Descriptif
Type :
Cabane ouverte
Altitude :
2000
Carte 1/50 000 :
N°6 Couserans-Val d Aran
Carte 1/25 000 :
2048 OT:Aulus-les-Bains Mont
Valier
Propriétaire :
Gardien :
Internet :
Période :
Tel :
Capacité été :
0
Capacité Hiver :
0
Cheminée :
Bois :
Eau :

* * *

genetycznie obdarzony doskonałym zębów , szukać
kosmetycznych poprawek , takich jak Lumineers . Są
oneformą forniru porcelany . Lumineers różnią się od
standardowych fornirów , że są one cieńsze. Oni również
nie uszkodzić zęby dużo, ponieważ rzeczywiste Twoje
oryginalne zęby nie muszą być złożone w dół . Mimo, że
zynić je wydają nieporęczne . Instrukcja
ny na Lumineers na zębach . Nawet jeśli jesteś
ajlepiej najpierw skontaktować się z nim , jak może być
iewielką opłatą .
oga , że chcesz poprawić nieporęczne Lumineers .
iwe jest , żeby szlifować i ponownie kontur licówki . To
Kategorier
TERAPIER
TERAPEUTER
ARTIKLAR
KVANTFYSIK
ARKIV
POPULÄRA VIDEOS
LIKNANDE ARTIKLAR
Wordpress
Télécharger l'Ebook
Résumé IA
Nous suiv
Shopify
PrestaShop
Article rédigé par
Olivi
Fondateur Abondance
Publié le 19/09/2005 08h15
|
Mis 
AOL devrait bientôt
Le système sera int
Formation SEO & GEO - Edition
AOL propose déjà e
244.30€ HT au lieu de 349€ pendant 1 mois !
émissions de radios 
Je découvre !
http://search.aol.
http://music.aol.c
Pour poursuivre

_EXERCISE DESCRIPTION_. Extract the lines of the preceding material that run from the line with "http://search.aol." through the line with "Pour poursuivre", inclusive, reproducing them exactly and adding nothing.

_RESPONSE AREA_.
http://search.aol.
http://music.aol.c
Pour poursuivre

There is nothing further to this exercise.